Acaba, porque cuando el prota escribe que está acabado —sobre todo si es un aprendiz de mago—, es que está acabado. Y acaba porque aunque muchos catalanes han prestado oído a tanto disparate, hoy su reacción es multiadversa. De indignación, porque comprueban que Puigdemont y los suyos, al predicar en público el resistencialismo y simultáneamente cuchichearse en privado su feroz derrota, les han engañado a galet, hasta el tuétano.
De vergüenza, pues nunca imaginaron que el prestigio de la institución de autogobierno que tanto anhelaron bajo la dictadura quedaría enlodada hasta el cuello, al encarnarse en discursos orates. De piedad conmiserativa, por la triste suerte que se han labrado los gañanes (políticos) con quienes compartieron guitarras y hogueras de campamento. Esa cosmovisión de minyons escoltes (boy scouts), curas atrevidos y cánticos negro-spirituals y a La Muntanya venerada (Cataluña), que ahora se desploma.
Acaba por la indigna bajeza de atribuir su fracaso a que “los nuestros nos han traicionado”: frase tan wagneriana como vil para Esquerra (cuyo líder sigue entre rejas) y mezquina para el resto. Acaba porque, como enfatizaba Tarradellas, los catalanes tragan mucho, pero nunca el ridículo (cósmico, añadiríamos).
Carles Puigdemont y bastantes de los suyos están pues definitivamente acabados en el espíritu de muchos de sus seguidores. Pero además el procés-2 queda en mantillas. El único programa, el único proyecto, la única estrategia y el único liderazgo que concitaban —a regañadientes—, la coyunda interesada entre los tres partidos secesionistas— era el “retorno” del presunto president presuntamente “legítimo”. Podrán quizá digerir este desastre, pero costará lo indecible, quizás anys i panys: habrá que improvisar programa, proyecto, estrategia y liderazgo. Y en un clima de desconfianzas y odios tribales.
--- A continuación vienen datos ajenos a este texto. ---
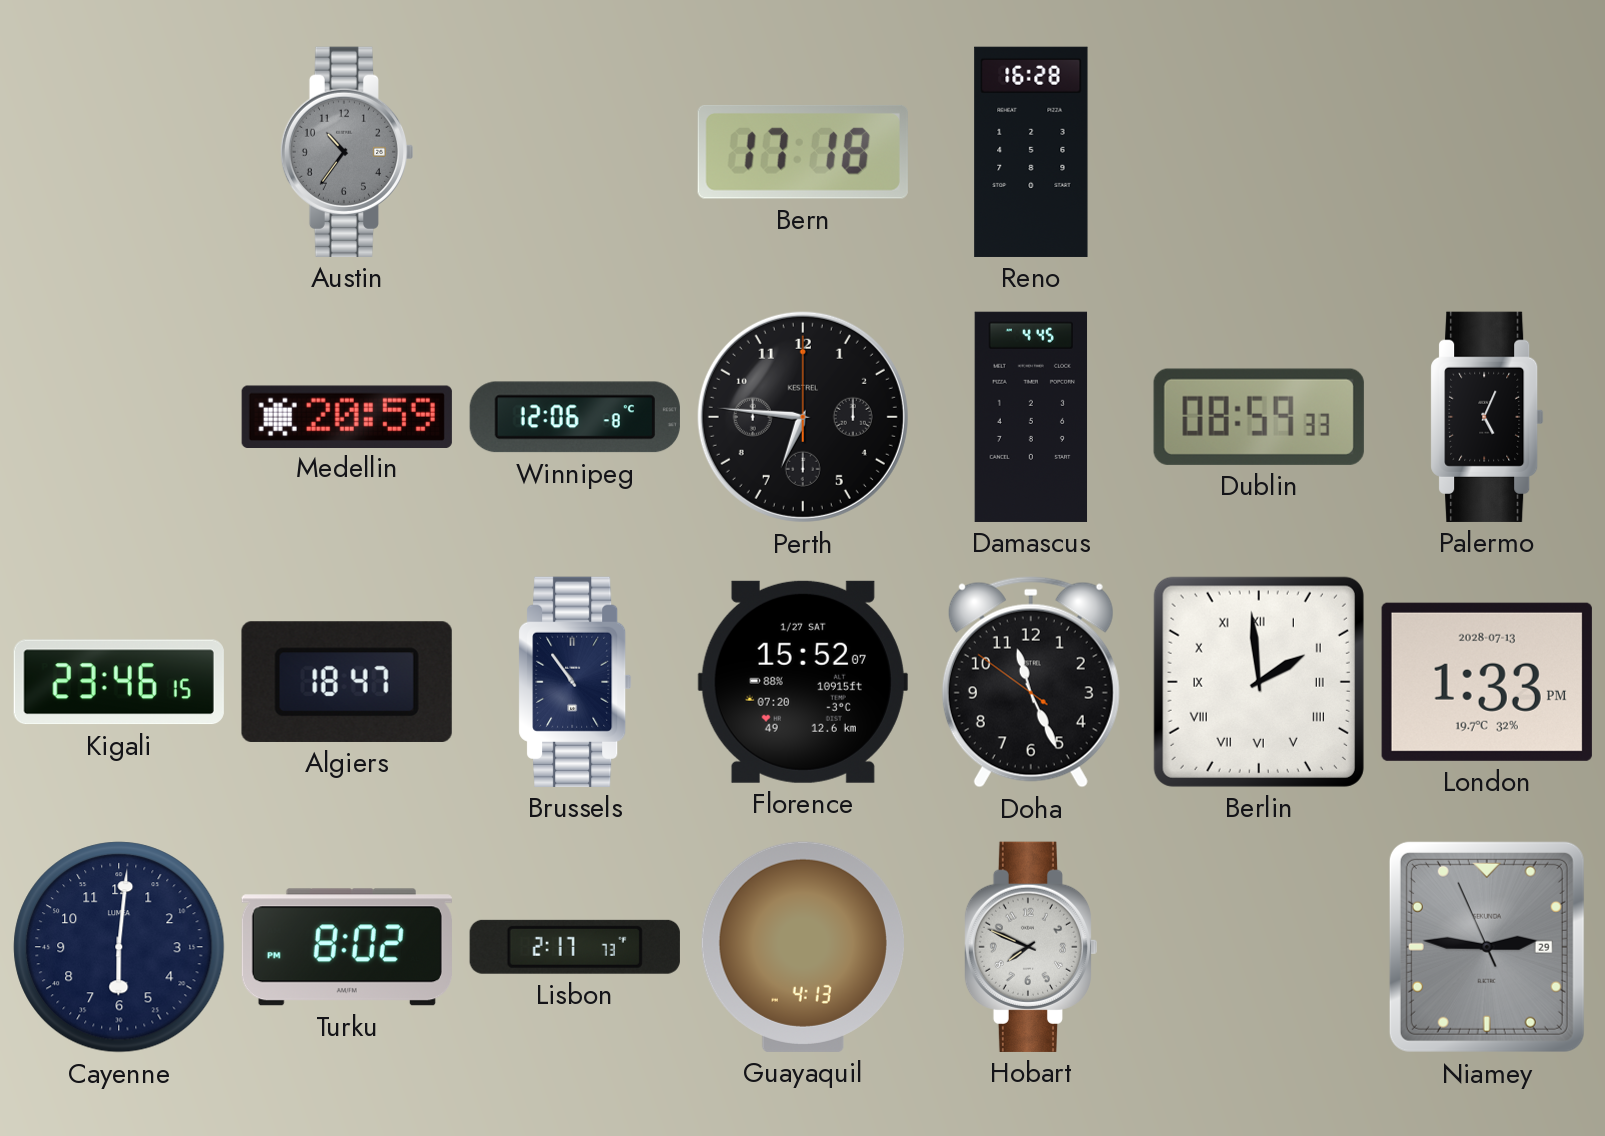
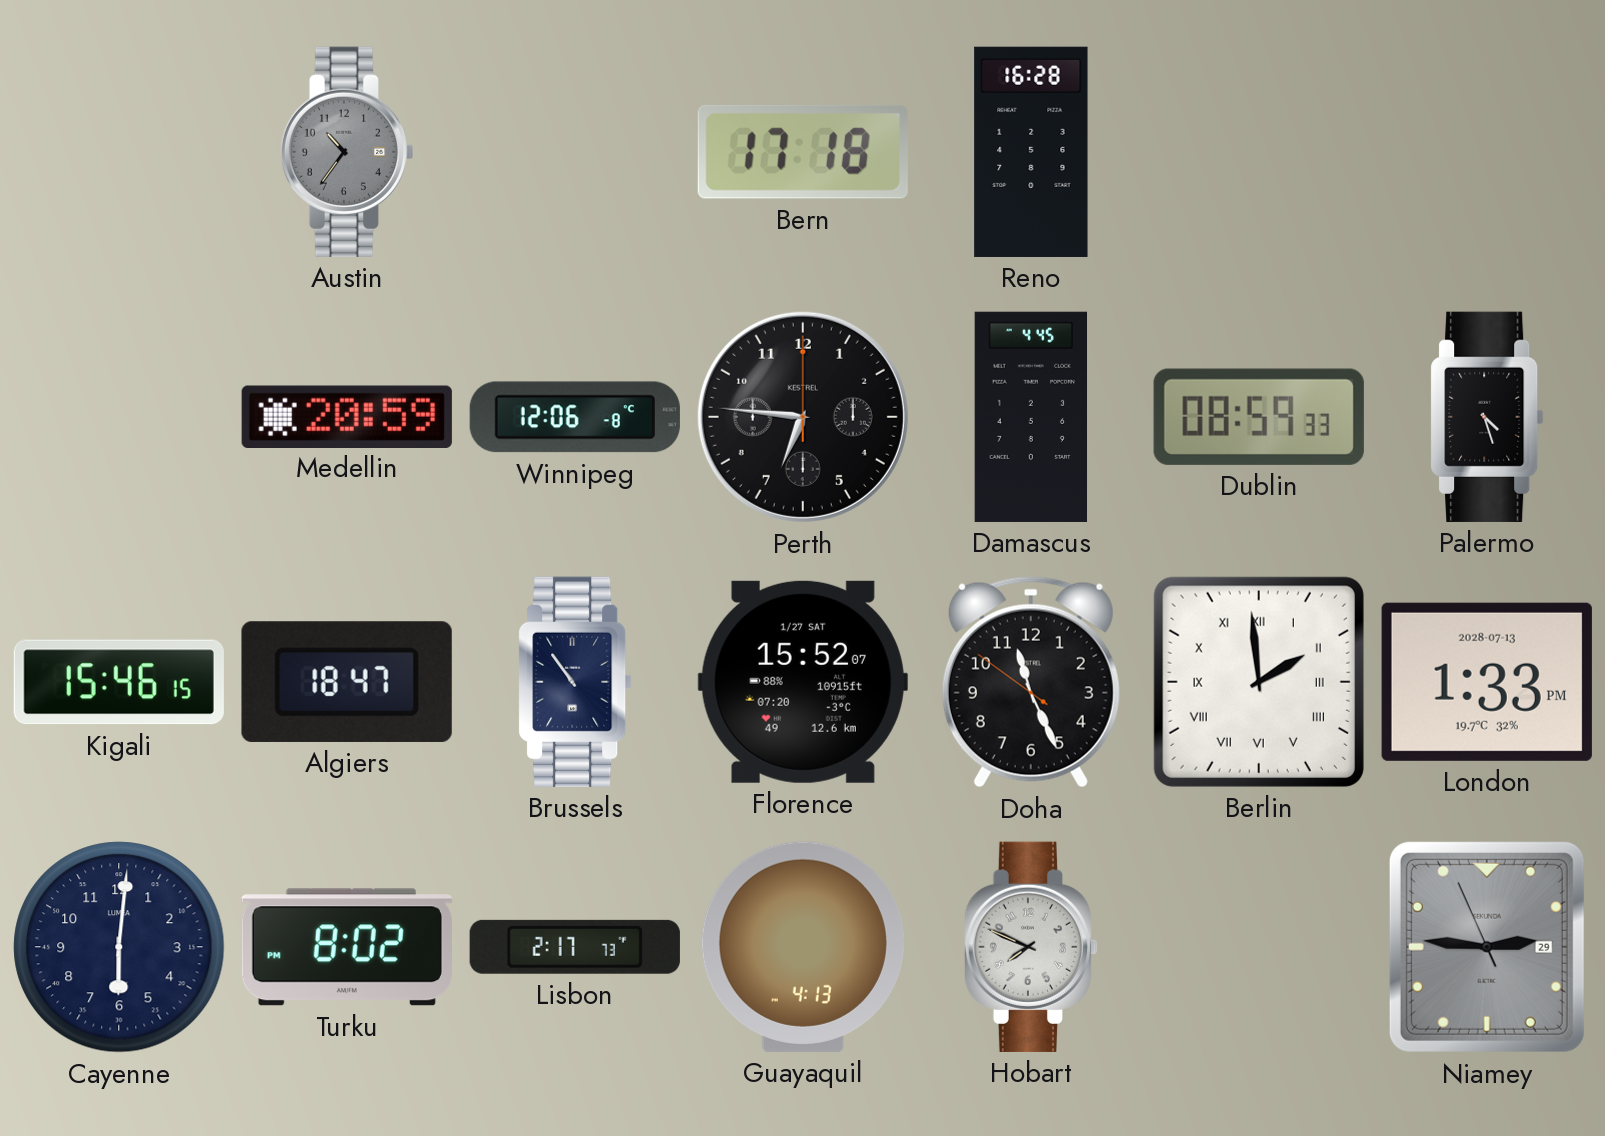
Palermo: 5:04 -> 4:27
Kigali: 23:46 -> 15:46
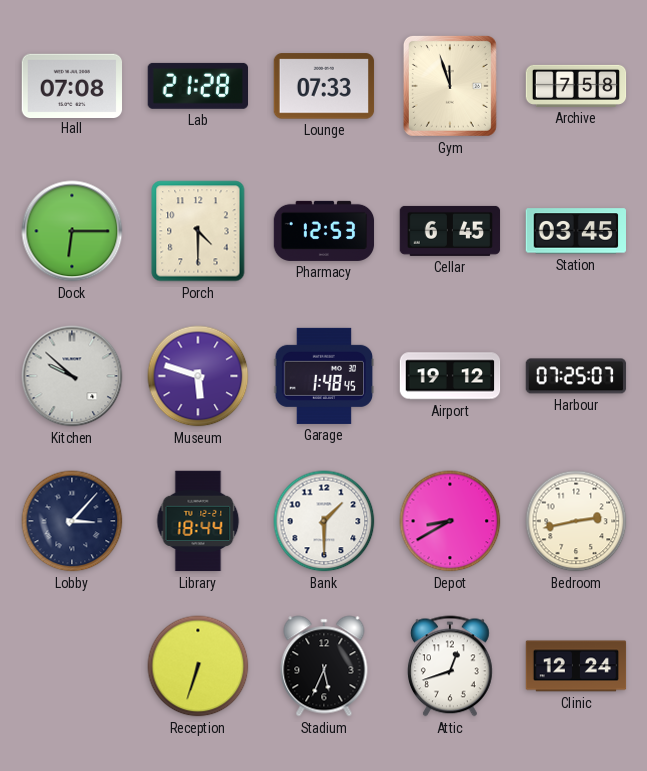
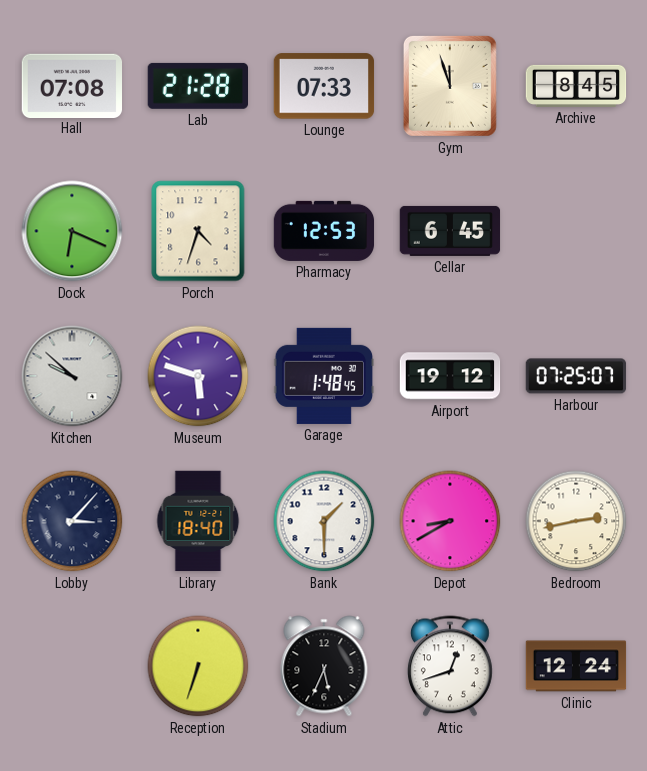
Archive: 7:58 -> 8:45
Dock: 6:15 -> 6:19
Porch: 4:30 -> 4:33
Station: 03:45 -> none
Library: 18:44 -> 18:40
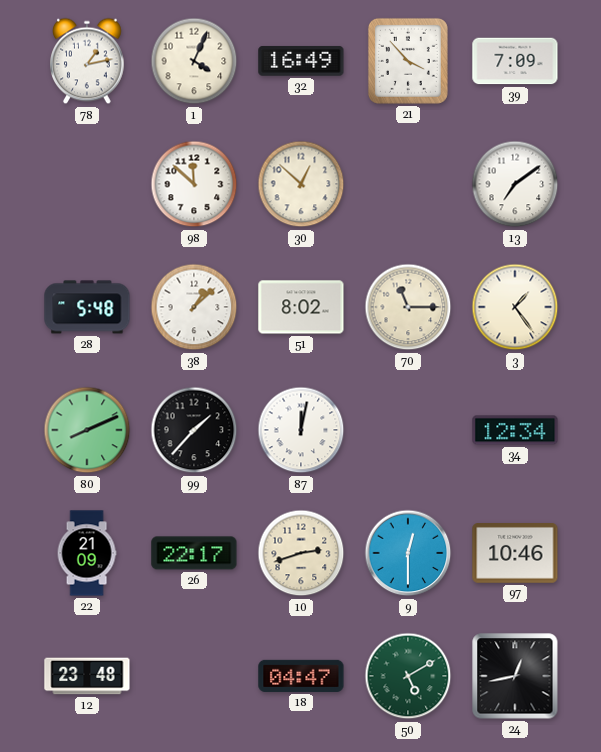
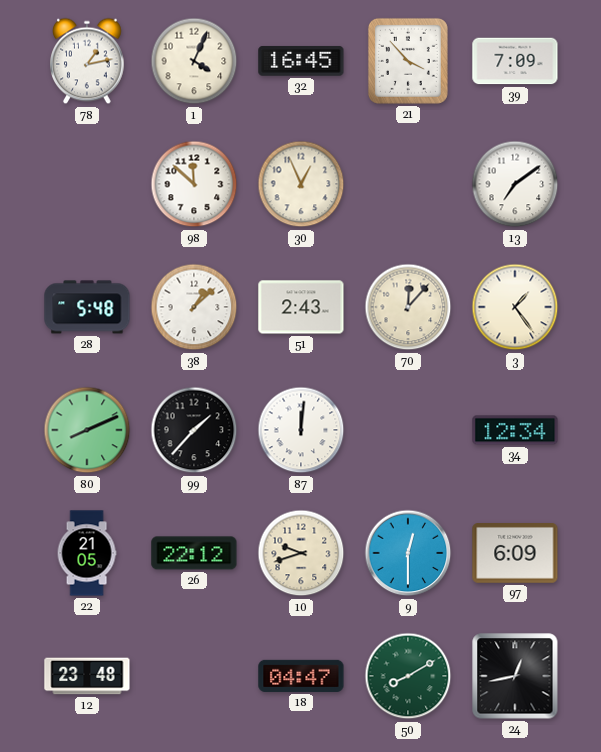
32: 16:49 -> 16:45
30: 12:52 -> 12:56
51: 8:02 -> 2:43
70: 11:15 -> 12:07
87: 12:02 -> 12:01
22: 21:09 -> 21:05
26: 22:17 -> 22:12
10: 2:42 -> 9:42
97: 10:46 -> 6:09
50: 5:10 -> 8:10
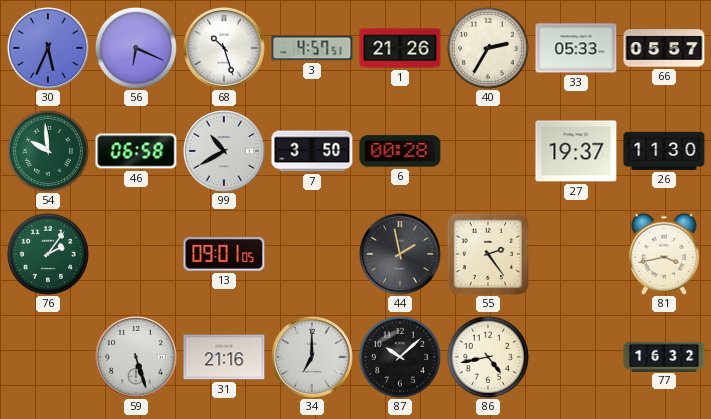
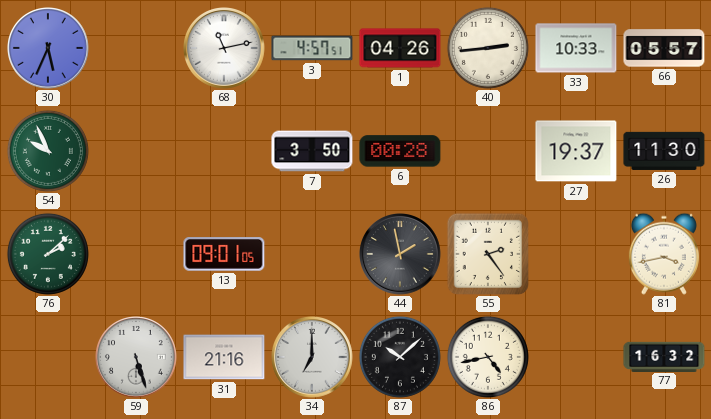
56: 6:19 -> none
68: 10:27 -> 11:13
1: 21:26 -> 04:26
40: 2:35 -> 2:44
33: 05:33 -> 10:33
54: 9:59 -> 9:56
46: 06:58 -> none
99: 10:40 -> none
76: 2:06 -> 2:08
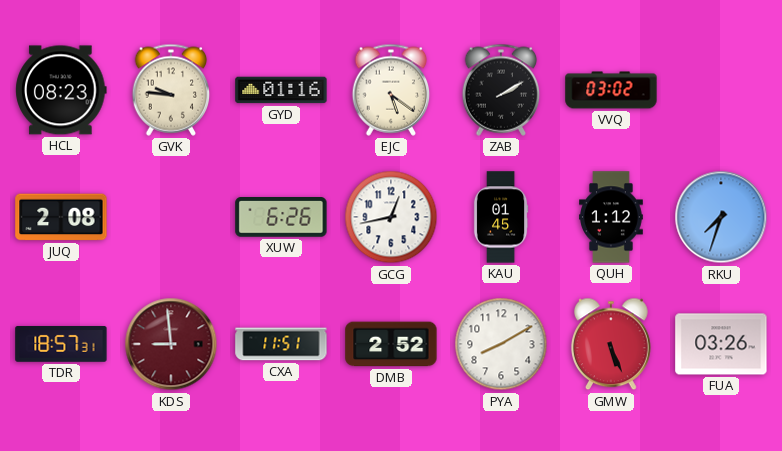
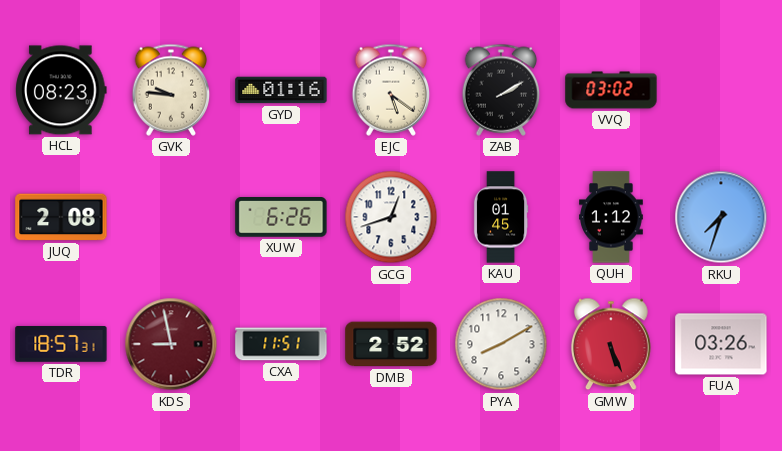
GCG: 12:43 -> 12:42
KDS: 8:59 -> 8:58
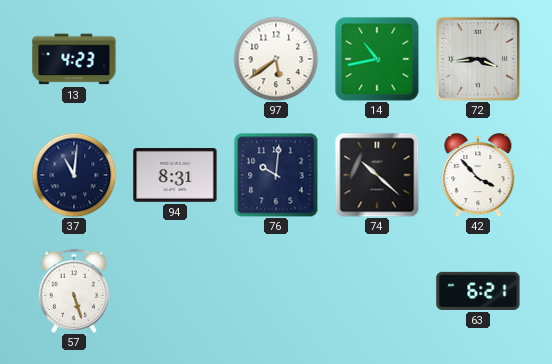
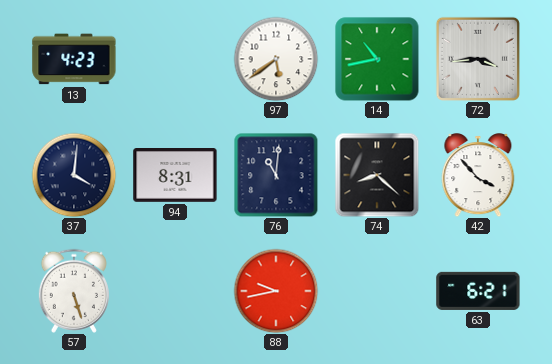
37: 11:01 -> 4:01
76: 10:01 -> 11:01
74: 10:22 -> 8:22
88: none -> 9:43
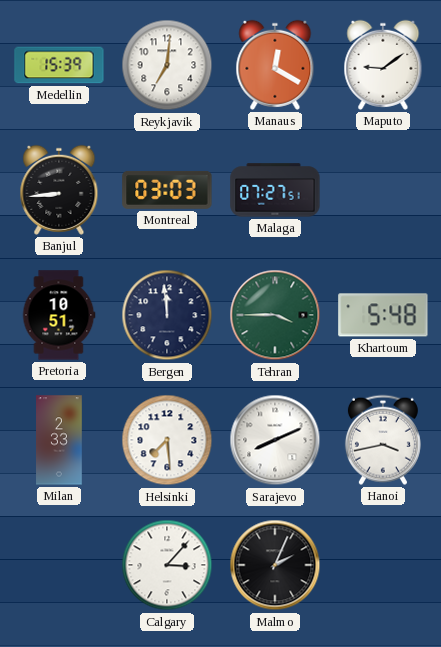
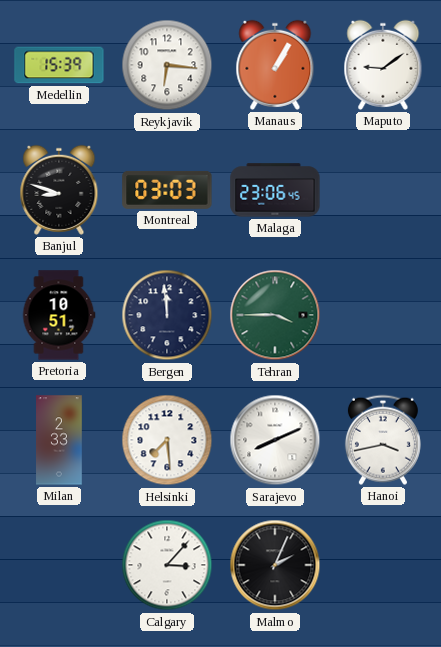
Reykjavik: 7:01 -> 6:16
Manaus: 12:20 -> 1:05
Banjul: 8:44 -> 8:48
Malaga: 07:27 -> 23:06
Khartoum: 5:48 -> none
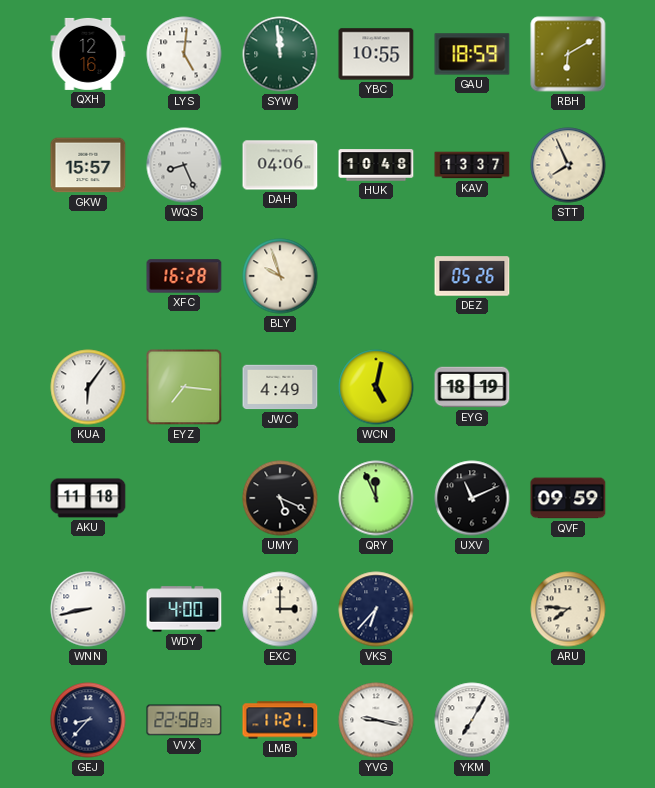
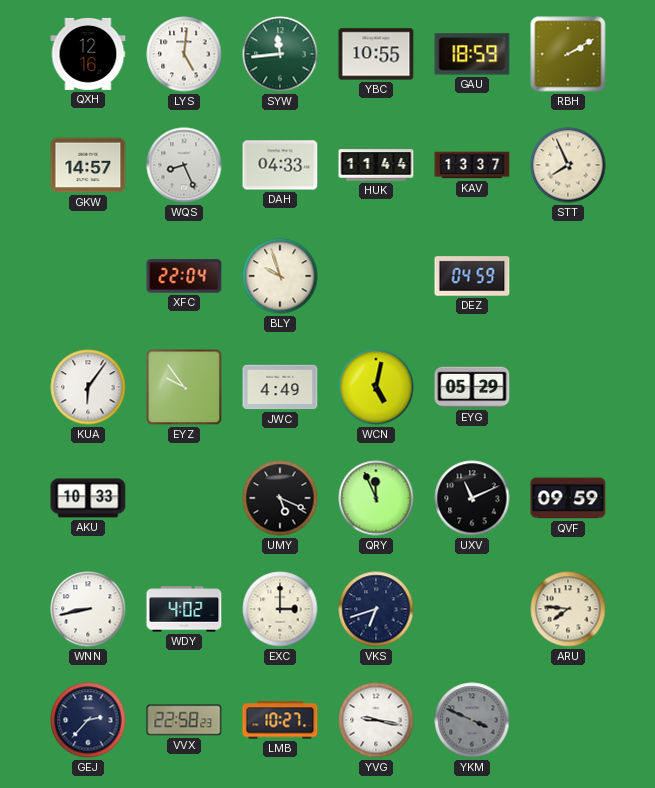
SYW: 11:59 -> 11:44
RBH: 6:10 -> 2:10
GKW: 15:57 -> 14:57
DAH: 04:06 -> 04:33
HUK: 10:48 -> 11:44
XFC: 16:28 -> 22:04
DEZ: 05:26 -> 04:59
EYZ: 7:16 -> 9:54
EYG: 18:19 -> 05:29
AKU: 11:18 -> 10:33
WDY: 4:00 -> 4:02
VKS: 6:37 -> 6:42
GEJ: 8:37 -> 2:37
LMB: 11:21 -> 10:27
YKM: 7:05 -> 3:49
YKM dial: white -> grey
Acaba Puigdemont como Pujol, con una confesión pública de indecencia en su conducta. La suya, la mentira y burla a los ciudadanos, se vislumbró ¿por azar? merced a una cámara. La de Pujol, colateral, la confesión escrita de haber ocultado su deslealtad con sus impuestos. Tanto monta. Luego vendrá otro vía crucis. Algún día próximo la judicatura inhabilitará a los que procese. Algún día los condenará a lo que sea. Y algún día, restablecida Cataluña, serán, ojalá, rescatados por la generosidad democrática para la vida civil. Pero no los prófugos que se han burlado hasta de sus más fieles y crédulos seguidores.